Published by on 27 Nov 2010 at 04:13 pm
The ‘accelerated’ warming that wasn’t….
In 2008, IPCC president Rajendra Pachauri told an audience in Australia: “We’re at a stage where warming is taking place at a much faster rate [than before].” Globe and Mail columnist Geoffrey Simpson wrote in 2009: “Climate-warming predictions of three or four years ago are already out of date. New science suggests an even faster warming than had been thought possible.” [italics added in both cases]
This week (Nov. 25, 2010), Vicky Pope of the British Meteorological Office announced: “There’s a very clear warming trend but it’s not as rapid as it was before.” [italics added] She said that while the average temperature had been rising at about 0.16 degrees per decade since the 1970s, the rate through the 2000s had been from 0.05 to 0.13 degrees.
The figure of 0.05 to 0.13° Celsius is also suspect. The figures from the Met Office’s Hadley Institute show nothing of the kind (see Figure 1).
The increase shown here is about .01°C. Extrapolated over the rest of the century, the temperature increase (aka “global warming” or “climate disruption”) would be .1°C, or one-sixth the .6°C increase claimed for the 20th century.
As part of her announcement, Pope also said the Met Office is planning to review the way it reports temperatures.

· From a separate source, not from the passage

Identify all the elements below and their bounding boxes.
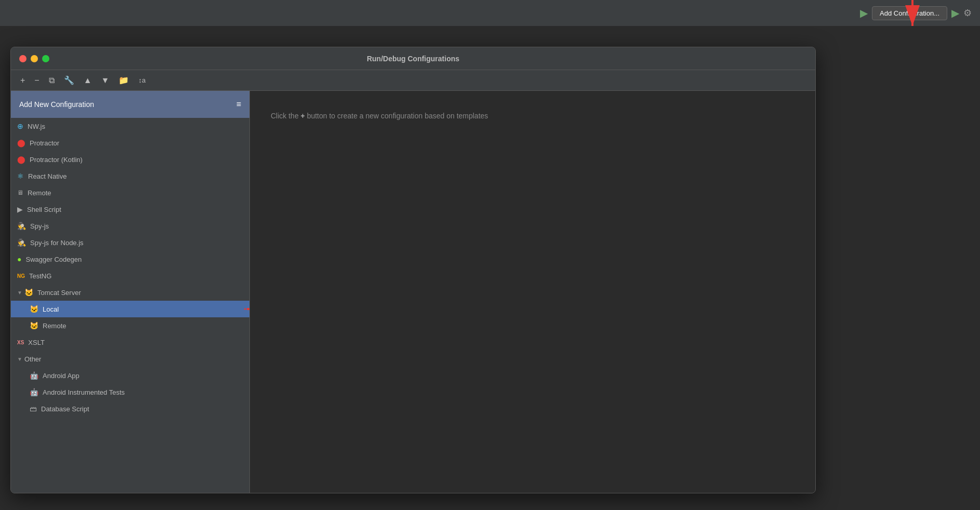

It seems the temperature record isn’t showing the warming the Met expects and wants, so it’s planning to move the goal-posts, as it were, by arbitrarily raising the temperatures for the past decade.
There’s an easier way to go: Accept that the HadCrut temperatures are correct, or as correct as humanly possible, and that the last decade hasn’t warmed as predicted by the anthropogenci global warming hypothesis. Real scientists accept the facts when the facts don’t match the hypothesis; they don’t change their measurement of the data to conform to the hypothesis….
… As the Goddard Institute for Space Studies, James Hansen’s personal fiefdom, does with its figures. Figure 2 is GISS’s estimate of temperatures over the past decade. The figures are clearly inflated (the technical term is “adjusted”) to match the hypothesis of increased, “accelerated” warming. In other words, the Met Office admits warming hasn’t accelerated, while exaggerating (“adjusting”) the tiny bit of warming that its thermometers said did occur, while GISS wildly exaggerates to get accelerated warming. Neither can be trusted.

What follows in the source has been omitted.